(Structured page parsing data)
Segment Open

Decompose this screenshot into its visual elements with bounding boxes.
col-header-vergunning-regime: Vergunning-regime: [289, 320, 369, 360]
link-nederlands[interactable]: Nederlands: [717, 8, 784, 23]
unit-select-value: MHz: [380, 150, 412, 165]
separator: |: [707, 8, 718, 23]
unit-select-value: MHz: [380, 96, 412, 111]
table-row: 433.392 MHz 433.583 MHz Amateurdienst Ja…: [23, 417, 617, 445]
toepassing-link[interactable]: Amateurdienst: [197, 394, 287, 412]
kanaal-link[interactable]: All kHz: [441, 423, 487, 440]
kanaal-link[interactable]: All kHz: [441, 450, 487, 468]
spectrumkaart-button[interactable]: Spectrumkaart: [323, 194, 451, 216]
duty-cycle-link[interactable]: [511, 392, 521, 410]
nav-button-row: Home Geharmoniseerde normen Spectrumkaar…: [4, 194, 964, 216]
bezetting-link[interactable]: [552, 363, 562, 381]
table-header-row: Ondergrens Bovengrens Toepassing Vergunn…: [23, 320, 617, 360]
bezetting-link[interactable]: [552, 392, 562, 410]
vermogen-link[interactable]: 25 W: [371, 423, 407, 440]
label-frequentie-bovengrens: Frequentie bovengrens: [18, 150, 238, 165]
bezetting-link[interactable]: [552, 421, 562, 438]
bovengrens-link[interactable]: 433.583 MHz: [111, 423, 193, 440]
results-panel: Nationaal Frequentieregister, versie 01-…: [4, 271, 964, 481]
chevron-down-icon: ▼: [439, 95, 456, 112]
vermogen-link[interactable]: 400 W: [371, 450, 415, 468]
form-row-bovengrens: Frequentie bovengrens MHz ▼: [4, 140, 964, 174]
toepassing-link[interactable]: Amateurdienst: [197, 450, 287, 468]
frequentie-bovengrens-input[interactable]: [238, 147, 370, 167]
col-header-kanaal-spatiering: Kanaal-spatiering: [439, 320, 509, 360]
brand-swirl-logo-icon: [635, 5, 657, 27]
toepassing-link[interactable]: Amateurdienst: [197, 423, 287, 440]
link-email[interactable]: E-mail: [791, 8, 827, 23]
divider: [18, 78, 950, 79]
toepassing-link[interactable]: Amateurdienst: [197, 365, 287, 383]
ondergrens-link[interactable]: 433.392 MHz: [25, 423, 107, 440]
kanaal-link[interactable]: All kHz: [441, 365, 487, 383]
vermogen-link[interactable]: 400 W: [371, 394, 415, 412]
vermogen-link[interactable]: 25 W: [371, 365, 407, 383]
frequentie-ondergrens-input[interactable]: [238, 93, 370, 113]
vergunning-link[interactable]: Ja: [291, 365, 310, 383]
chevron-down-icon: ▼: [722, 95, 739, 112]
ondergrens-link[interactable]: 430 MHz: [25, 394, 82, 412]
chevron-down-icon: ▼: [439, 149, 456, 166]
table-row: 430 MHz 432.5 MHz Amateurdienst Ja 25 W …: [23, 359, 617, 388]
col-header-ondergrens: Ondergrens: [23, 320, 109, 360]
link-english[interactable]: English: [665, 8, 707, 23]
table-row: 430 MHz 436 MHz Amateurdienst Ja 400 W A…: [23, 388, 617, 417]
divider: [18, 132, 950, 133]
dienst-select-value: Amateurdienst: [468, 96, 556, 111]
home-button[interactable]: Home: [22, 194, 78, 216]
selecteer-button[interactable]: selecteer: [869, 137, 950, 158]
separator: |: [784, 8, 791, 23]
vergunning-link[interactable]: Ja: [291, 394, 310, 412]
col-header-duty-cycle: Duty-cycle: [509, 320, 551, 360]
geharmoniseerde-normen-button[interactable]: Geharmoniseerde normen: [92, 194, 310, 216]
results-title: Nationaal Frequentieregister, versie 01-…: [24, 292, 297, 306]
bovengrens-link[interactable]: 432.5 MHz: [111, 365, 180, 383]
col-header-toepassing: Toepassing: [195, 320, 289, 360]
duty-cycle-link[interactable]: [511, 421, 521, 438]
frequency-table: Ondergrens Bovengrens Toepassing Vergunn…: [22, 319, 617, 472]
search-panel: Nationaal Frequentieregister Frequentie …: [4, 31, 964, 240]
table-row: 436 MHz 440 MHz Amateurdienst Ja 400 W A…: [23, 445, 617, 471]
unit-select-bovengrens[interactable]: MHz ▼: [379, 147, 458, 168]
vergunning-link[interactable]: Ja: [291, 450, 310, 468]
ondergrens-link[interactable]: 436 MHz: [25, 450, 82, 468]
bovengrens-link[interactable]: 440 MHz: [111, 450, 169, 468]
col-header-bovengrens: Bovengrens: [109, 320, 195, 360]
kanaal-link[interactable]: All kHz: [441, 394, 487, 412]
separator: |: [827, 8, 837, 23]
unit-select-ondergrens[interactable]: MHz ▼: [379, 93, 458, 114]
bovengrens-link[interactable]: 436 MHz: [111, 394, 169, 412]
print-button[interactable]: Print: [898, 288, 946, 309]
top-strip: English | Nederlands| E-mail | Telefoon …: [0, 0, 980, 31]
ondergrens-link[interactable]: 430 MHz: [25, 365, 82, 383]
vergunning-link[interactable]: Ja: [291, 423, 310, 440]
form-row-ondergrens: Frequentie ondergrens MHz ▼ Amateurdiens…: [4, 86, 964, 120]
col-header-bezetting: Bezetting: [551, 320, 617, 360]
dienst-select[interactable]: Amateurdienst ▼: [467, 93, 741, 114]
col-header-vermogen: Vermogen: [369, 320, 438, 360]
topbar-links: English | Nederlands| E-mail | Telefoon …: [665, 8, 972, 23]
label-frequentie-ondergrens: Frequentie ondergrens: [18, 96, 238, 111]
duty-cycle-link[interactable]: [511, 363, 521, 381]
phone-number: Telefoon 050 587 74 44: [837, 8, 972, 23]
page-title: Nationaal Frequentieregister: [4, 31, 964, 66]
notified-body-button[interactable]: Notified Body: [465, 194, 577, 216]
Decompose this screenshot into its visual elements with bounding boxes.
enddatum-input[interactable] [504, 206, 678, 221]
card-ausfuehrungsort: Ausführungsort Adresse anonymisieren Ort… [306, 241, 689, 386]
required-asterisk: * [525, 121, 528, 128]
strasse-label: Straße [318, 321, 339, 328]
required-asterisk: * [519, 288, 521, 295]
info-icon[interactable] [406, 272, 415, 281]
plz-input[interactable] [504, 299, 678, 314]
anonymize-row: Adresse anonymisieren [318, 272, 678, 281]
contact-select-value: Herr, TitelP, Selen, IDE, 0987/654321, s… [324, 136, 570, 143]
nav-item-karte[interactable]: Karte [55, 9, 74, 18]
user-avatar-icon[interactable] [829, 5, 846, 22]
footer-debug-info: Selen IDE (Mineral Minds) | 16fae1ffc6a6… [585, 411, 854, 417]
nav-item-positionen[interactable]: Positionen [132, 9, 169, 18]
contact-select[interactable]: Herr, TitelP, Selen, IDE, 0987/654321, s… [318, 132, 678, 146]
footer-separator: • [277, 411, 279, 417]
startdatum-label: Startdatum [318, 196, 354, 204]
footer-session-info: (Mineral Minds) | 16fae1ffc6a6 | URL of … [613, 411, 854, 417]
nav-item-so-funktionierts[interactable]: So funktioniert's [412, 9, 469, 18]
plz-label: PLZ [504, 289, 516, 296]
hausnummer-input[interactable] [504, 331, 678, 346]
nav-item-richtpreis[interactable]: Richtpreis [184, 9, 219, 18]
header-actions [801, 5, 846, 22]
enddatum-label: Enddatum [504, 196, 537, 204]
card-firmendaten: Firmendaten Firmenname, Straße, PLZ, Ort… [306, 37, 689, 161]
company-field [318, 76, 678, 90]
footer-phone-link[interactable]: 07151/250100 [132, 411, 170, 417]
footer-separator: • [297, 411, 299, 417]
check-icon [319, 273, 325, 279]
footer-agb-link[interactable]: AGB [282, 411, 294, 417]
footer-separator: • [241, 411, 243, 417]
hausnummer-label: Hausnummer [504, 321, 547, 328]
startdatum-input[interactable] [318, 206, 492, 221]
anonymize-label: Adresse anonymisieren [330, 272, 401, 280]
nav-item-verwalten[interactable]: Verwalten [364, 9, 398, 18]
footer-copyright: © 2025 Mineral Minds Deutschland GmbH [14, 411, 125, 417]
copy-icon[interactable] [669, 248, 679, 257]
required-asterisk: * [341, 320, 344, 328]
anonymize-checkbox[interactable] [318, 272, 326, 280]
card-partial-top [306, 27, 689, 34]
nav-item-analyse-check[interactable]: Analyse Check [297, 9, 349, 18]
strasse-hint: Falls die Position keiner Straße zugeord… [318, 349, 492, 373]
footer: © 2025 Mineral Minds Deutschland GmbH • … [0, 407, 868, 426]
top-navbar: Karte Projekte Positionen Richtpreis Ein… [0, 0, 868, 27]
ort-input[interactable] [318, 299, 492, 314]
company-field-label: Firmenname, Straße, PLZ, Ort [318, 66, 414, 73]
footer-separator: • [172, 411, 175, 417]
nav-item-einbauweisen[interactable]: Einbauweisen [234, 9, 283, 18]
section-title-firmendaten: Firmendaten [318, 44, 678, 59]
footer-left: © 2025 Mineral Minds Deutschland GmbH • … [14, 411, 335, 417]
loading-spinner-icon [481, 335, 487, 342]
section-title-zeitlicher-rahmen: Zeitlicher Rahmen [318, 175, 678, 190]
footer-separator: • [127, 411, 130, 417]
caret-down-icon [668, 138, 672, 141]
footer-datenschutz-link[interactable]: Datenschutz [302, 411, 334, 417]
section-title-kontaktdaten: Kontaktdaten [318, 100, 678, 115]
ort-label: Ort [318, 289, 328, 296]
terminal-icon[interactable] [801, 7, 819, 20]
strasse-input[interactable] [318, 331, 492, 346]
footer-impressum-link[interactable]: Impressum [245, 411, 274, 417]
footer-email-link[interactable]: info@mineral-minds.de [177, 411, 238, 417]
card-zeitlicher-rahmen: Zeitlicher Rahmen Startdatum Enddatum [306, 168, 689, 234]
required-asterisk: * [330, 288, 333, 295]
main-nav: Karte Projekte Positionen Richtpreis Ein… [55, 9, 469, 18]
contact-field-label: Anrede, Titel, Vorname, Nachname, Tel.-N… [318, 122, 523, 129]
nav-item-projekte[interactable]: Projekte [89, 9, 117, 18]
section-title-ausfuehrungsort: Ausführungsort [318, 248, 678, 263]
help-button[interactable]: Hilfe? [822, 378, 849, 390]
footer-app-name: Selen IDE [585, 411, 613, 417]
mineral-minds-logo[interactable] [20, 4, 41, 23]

Segment Closed

YOUR OBJECTIVE: The lines that contain the word "strasse" are wanted; copy each of them from the records.

ANSWER BELOW:
strasse-label: Straße [318, 321, 339, 328]
strasse-hint: Falls die Position keiner Straße zugeord… [318, 349, 492, 373]
strasse-input[interactable] [318, 331, 492, 346]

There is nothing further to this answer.